Silicon microcavity resonators are an important component in modern photonics. In order to optimize their performance, it is fundamental to control their final shape, in particular with respect to the involved CMOS compatible, two-step sulfur hexafluoride plasma etching fabrication process. To that end, we use a ray-tracing based pseudo-particle model to enhance a level-set topography simulator enabling us to effectively capture the characteristics of sulfur hexafluoride plasma etching in the low-voltage-bias regime. By introducing a novel and robust calibration procedure and by applying it to experimental data of a reference two-step etching process, we are able to optimize the etch times and photoresist geometry without costly reactor-scale simulations and simultaneously explore beyond conventional statistical process modeling. Through defining objective design criteria by way of Gaussian beam analysis, we analyze the plasma etching process and provide new insights into alternative processing guidelines which impact shape measurements such as cavity opening and parabolic form. By means of scale analysis, we propose that the radius of curvature of the microcavity is optimized with a reduction of the photoresist opening diameter. After simulated fabrication runs, we surmise that the cavity quality parameters are improved by increasing the duration of the first etch step by a factor of 2 and by decreasing the second etch step duration by up to in comparison to the reference two-step etching process. This results in an overall reduction of etch time of at least , allowing to significantly optimize the overall fabrication process.

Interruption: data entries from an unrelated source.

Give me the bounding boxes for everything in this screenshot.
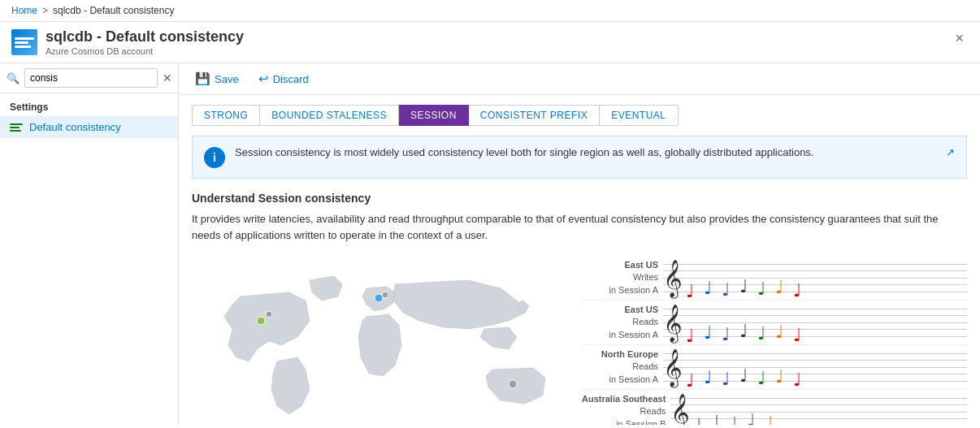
note-2-1: ♩ <box>704 369 712 387</box>
info-icon: i <box>204 147 225 168</box>
treble-clef-3: 𝄞 <box>670 396 690 425</box>
svg-point-4 <box>509 380 517 388</box>
note-1-4: ♩ <box>757 325 765 343</box>
music-row-label-3: Australia SoutheastReadsin Session B <box>582 393 670 425</box>
music-row-3: Australia SoutheastReadsin Session B𝄞♩♩♩… <box>582 390 967 425</box>
music-row-2: North EuropeReadsin Session A𝄞♩♩♩♩♩♩♩ <box>582 345 967 390</box>
header-left: sqlcdb - Default consistency Azure Cosmo… <box>11 28 244 56</box>
tab-consistent-prefix[interactable]: CONSISTENT PREFIX <box>469 105 600 126</box>
music-row-label-0: East USWritesin Session A <box>582 259 663 296</box>
note-3-1: ♩ <box>711 413 719 426</box>
close-button[interactable]: × <box>950 28 969 49</box>
note-0-2: ♩ <box>722 281 730 299</box>
note-2-6: ♩ <box>793 371 801 389</box>
music-rows: East USWritesin Session A𝄞♩♩♩♩♩♩♩East US… <box>582 256 967 425</box>
sidebar-item-label: Default consistency <box>29 121 121 133</box>
note-2-3: ♩ <box>739 367 748 385</box>
note-0-0: ♩ <box>686 283 694 300</box>
music-row-1: East USReadsin Session A𝄞♩♩♩♩♩♩♩ <box>582 300 967 345</box>
note-0-6: ♩ <box>793 282 801 300</box>
notes-2: ♩♩♩♩♩♩♩ <box>686 345 801 390</box>
note-0-1: ♩ <box>704 279 712 297</box>
breadcrumb-home[interactable]: Home <box>11 5 37 16</box>
discard-button[interactable]: ↩ Discard <box>255 70 312 88</box>
consistency-tabs: STRONG BOUNDED STALENESS SESSION CONSIST… <box>179 95 980 136</box>
tab-bounded-staleness[interactable]: BOUNDED STALENESS <box>260 105 399 126</box>
header-subtitle: Azure Cosmos DB account <box>46 46 244 56</box>
search-bar: 🔍 ✕ « <box>0 63 178 93</box>
breadcrumb-sep: > <box>42 5 48 16</box>
music-diagram: East USWritesin Session A𝄞♩♩♩♩♩♩♩East US… <box>179 256 980 425</box>
note-3-3: ♩ <box>747 412 755 426</box>
main-layout: 🔍 ✕ « Settings Default consistency 💾 Sav… <box>0 63 980 425</box>
treble-clef-0: 𝄞 <box>663 262 683 294</box>
music-staff-1: 𝄞♩♩♩♩♩♩♩ <box>663 300 967 345</box>
description-text: It provides write latencies, availabilit… <box>192 211 967 243</box>
discard-icon: ↩ <box>258 71 269 86</box>
tab-eventual[interactable]: EVENTUAL <box>600 105 678 126</box>
note-1-1: ♩ <box>704 324 712 342</box>
page-title: sqlcdb - Default consistency <box>46 28 244 45</box>
sidebar-section-label: Settings <box>0 93 178 116</box>
note-3-4: ♩ <box>765 414 773 426</box>
tab-session[interactable]: SESSION <box>399 105 469 126</box>
music-row-label-1: East USReadsin Session A <box>582 304 663 341</box>
world-map <box>192 256 582 425</box>
info-banner: i Session consistency is most widely use… <box>192 136 967 179</box>
music-row-label-2: North EuropeReadsin Session A <box>582 348 663 386</box>
note-0-3: ♩ <box>739 278 748 296</box>
sidebar-item-icon <box>10 123 23 132</box>
note-1-2: ♩ <box>722 326 730 344</box>
toolbar: 💾 Save ↩ Discard <box>179 63 980 95</box>
note-0-5: ♩ <box>775 279 783 296</box>
search-input[interactable] <box>24 68 158 88</box>
note-2-5: ♩ <box>775 368 783 386</box>
discard-label: Discard <box>273 73 309 85</box>
music-staff-0: 𝄞♩♩♩♩♩♩♩ <box>663 256 967 300</box>
svg-point-3 <box>382 292 388 298</box>
external-link-icon[interactable]: ↗ <box>946 146 955 158</box>
notes-0: ♩♩♩♩♩♩♩ <box>686 256 801 300</box>
treble-clef-1: 𝄞 <box>663 306 683 339</box>
breadcrumb: Home > sqlcdb - Default consistency <box>0 0 980 22</box>
treble-clef-2: 𝄞 <box>663 351 683 383</box>
search-icon: 🔍 <box>7 72 20 84</box>
note-2-2: ♩ <box>722 370 730 388</box>
tab-strong[interactable]: STRONG <box>192 105 260 126</box>
description-section: Understand Session consistency It provid… <box>179 192 980 256</box>
content-area: 💾 Save ↩ Discard STRONG BOUNDED STALENES… <box>179 63 980 425</box>
note-0-4: ♩ <box>757 280 765 298</box>
music-staff-2: 𝄞♩♩♩♩♩♩♩ <box>663 345 967 390</box>
note-3-0: ♩ <box>693 417 701 426</box>
cosmos-icon <box>11 29 37 55</box>
music-staff-3: 𝄞♩♩♩♩♩ <box>670 390 967 426</box>
save-label: Save <box>215 73 239 85</box>
notes-1: ♩♩♩♩♩♩♩ <box>686 300 801 345</box>
info-text: Session consistency is most widely used … <box>235 146 936 158</box>
header: sqlcdb - Default consistency Azure Cosmo… <box>0 22 980 63</box>
note-1-5: ♩ <box>775 323 783 341</box>
note-2-4: ♩ <box>757 370 765 387</box>
sidebar: 🔍 ✕ « Settings Default consistency <box>0 63 179 425</box>
note-1-3: ♩ <box>739 322 748 340</box>
notes-3: ♩♩♩♩♩ <box>693 390 773 426</box>
sidebar-item-default-consistency[interactable]: Default consistency <box>0 116 178 138</box>
header-title-block: sqlcdb - Default consistency Azure Cosmo… <box>46 28 244 56</box>
breadcrumb-current: sqlcdb - Default consistency <box>53 5 174 16</box>
note-1-6: ♩ <box>793 326 801 344</box>
world-map-svg <box>192 256 582 425</box>
search-clear-icon[interactable]: ✕ <box>163 71 172 84</box>
description-title: Understand Session consistency <box>192 192 967 205</box>
note-1-0: ♩ <box>686 327 694 345</box>
note-3-2: ♩ <box>729 415 737 426</box>
music-row-0: East USWritesin Session A𝄞♩♩♩♩♩♩♩ <box>582 256 967 300</box>
svg-point-2 <box>375 294 383 302</box>
svg-point-1 <box>266 311 272 318</box>
note-2-0: ♩ <box>686 372 694 390</box>
save-icon: 💾 <box>195 71 210 86</box>
save-button[interactable]: 💾 Save <box>192 70 242 88</box>
svg-point-0 <box>257 317 265 325</box>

硅微腔谐振器是现代光子学的重要组成部分。为了优化它们的性能，控制它们的最终形状是基础，特别是关于所涉及的 CMOS 兼容、两步六氟化硫等离子体蚀刻制造工艺。为此，我们使用基于光线追踪的伪粒子模型来增强水平集地形模拟器，使我们能够有效地捕捉低电压偏置状态下六氟化硫等离子体蚀刻的特性。通过引入一种新颖且稳健的校准程序，并将其应用于参考两步蚀刻工艺的实验数据，我们能够优化蚀刻时间和光刻胶几何形状，而无需进行昂贵的反应器规模模拟，同时探索超出传统统计工艺建模的范围。通过高斯光束分析定义客观设计标准，我们分析了等离子蚀刻工艺，并提供了对影响形状测量的替代加工指南的新见解，例如空腔开口和抛物线形状。通过尺度分析，我们建议通过减小光刻胶开口直径来优化微腔的曲率半径。在模拟制造运行之后，我们推测通过将第一个蚀刻步骤的持续时间增加 2 倍并将第二个蚀刻步骤的持续时间减少多达 我们分析了等离子蚀刻工艺，并提供了对影响形状测量（例如空腔开口和抛物线形状）的替代加工指南的新见解。通过尺度分析，我们建议通过减小光刻胶开口直径来优化微腔的曲率半径。在模拟制造运行之后，我们推测通过将第一个蚀刻步骤的持续时间增加 2 倍并将第二个蚀刻步骤的持续时间减少多达 我们分析了等离子蚀刻工艺，并提供了对影响形状测量（例如空腔开口和抛物线形状）的替代加工指南的新见解。通过尺度分析，我们建议通过减小光刻胶开口直径来优化微腔的曲率半径。在模拟制造运行之后，我们推测通过将第一个蚀刻步骤的持续时间增加 2 倍并将第二个蚀刻步骤的持续时间减少多达与参考的两步蚀刻工艺相比。这导致蚀刻时间的整体减少至少，从而允许显着优化整体制造过程。